Question

Find the center and radius for the circle, given the equation: x^2-14x+y^2+8=16

Answer 1

To find the center of a circle, we must first convert into standard form, in which: (x-h)^2 + (y-k)^2 = r^2, where the center is at (h, k) and the radius=r
So we need to convert our equation x^2-14x+y^2+8=16 into that format.
First, separate the x-terms from the
y-terms: x^2-14x
y^2-0
+8-8=16-8 --> = 8
Second, how do we find the factors for x^2-14x+c and y^2-0x+c ?
Take half of 14 and square it: -7×-7=49=c --> so x^2-14x+49 = (x-7)^2
Y is easier because we have no
x-term (since it's 0x), so y^2 +/-0
= (y-0)^2 which = y^2
Third, we have to find the constant to make the 49 work.

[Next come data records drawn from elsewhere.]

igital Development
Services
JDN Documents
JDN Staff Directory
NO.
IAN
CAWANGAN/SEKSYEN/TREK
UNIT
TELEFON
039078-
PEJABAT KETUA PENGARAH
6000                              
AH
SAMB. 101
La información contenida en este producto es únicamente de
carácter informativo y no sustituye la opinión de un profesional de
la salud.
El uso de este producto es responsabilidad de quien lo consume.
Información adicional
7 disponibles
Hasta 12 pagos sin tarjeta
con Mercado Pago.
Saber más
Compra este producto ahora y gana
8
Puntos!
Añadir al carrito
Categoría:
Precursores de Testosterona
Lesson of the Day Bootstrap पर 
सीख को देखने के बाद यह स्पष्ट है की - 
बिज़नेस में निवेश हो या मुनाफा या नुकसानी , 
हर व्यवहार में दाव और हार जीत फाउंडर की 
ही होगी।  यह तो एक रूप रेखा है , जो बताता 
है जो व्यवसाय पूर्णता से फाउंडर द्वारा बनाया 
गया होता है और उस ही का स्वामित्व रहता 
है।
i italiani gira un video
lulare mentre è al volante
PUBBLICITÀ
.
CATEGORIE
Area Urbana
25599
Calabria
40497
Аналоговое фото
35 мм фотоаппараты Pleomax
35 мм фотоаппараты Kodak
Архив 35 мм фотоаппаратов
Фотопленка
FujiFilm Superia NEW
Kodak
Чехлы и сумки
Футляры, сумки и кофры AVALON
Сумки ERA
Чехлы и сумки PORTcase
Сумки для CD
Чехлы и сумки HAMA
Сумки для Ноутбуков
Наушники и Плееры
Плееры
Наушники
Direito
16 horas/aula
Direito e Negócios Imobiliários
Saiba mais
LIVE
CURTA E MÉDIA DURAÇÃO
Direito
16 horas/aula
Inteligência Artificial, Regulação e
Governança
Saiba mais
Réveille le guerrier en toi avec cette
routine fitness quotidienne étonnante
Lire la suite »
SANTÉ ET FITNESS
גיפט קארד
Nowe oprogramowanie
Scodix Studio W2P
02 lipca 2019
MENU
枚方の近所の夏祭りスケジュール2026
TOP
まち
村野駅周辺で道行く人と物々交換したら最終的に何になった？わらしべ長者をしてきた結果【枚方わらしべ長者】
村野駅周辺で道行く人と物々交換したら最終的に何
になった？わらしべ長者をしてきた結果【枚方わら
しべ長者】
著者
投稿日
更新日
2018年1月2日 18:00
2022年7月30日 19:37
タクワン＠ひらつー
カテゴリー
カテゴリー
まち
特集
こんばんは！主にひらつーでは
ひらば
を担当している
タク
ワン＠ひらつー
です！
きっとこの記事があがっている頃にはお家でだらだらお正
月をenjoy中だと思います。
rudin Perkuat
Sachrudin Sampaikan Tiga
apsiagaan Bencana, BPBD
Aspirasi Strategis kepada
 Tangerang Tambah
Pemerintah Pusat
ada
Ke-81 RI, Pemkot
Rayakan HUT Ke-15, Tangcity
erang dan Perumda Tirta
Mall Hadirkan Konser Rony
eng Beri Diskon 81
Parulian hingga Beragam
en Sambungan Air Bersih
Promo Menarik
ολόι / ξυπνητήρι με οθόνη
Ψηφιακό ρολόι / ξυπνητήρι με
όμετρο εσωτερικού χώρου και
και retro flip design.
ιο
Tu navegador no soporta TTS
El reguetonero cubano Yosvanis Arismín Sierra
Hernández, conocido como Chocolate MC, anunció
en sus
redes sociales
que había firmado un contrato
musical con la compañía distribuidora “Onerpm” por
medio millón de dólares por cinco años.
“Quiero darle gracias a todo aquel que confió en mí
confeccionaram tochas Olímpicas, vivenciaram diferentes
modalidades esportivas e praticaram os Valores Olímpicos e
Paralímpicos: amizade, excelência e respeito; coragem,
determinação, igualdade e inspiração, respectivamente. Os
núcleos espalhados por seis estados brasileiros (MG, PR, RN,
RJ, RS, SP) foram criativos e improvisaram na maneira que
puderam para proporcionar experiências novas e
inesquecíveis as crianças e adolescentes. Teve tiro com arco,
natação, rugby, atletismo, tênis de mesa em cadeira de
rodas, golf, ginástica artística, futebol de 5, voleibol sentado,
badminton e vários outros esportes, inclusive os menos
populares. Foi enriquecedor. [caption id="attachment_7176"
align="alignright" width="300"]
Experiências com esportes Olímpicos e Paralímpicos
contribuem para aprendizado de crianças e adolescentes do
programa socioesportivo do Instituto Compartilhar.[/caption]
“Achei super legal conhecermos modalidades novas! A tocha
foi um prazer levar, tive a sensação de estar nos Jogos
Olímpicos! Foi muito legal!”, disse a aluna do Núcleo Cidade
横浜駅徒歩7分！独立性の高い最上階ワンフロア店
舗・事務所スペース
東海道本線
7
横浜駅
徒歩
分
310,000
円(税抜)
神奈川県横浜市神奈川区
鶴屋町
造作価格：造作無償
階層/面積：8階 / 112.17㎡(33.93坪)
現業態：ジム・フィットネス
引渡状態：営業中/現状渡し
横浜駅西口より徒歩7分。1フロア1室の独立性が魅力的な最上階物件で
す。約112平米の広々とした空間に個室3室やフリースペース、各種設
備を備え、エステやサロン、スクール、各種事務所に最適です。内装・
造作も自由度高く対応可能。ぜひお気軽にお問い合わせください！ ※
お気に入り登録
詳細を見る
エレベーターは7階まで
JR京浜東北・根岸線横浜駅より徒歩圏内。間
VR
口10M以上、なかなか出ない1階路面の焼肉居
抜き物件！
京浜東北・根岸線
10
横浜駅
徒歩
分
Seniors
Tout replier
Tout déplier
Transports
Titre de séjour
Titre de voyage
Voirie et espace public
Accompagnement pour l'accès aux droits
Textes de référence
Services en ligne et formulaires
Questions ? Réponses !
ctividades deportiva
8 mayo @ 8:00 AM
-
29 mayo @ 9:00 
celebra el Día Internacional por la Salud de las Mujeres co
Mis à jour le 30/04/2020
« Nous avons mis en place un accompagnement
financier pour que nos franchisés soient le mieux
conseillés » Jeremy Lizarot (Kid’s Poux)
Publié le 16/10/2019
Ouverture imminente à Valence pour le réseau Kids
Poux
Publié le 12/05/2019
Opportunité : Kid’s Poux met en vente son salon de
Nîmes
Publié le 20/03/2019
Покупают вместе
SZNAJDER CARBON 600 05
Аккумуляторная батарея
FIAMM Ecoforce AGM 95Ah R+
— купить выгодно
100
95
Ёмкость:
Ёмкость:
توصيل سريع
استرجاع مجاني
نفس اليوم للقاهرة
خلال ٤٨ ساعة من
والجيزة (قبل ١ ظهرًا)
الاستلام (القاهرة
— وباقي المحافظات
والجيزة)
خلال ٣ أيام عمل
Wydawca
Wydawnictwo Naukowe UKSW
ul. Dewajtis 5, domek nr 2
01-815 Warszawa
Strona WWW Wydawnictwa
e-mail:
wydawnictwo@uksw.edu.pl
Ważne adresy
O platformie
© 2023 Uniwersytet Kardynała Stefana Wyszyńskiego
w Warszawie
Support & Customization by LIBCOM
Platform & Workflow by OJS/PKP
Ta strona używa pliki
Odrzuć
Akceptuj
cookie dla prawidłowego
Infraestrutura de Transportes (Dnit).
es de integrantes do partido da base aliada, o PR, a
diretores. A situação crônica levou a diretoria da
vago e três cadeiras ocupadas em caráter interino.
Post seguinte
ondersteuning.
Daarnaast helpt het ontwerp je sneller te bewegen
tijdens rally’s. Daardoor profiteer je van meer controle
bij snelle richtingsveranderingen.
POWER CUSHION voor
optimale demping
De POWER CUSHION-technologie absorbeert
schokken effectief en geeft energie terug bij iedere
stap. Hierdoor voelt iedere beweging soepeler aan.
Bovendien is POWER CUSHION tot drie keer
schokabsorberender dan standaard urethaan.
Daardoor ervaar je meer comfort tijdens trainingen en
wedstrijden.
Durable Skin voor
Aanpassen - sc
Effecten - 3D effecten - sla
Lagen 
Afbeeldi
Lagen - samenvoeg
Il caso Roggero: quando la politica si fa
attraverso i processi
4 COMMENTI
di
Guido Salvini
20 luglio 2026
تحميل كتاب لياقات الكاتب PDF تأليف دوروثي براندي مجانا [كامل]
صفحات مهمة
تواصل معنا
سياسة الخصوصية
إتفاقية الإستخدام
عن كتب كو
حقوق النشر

Since originally we got it to = 8, we needed 49 to complete the (x-7) square. So add 49 to the right side of the "=" and you get 49+8=57
Now it looks like: x^2-14x+49+y^2=57, but we know that it becomes:
(x-7)^2 + (y-0)^2 = 57
Now it is in standard circle format, and our center (h, k) is (7, 0), and our radius becomes the square root of 57.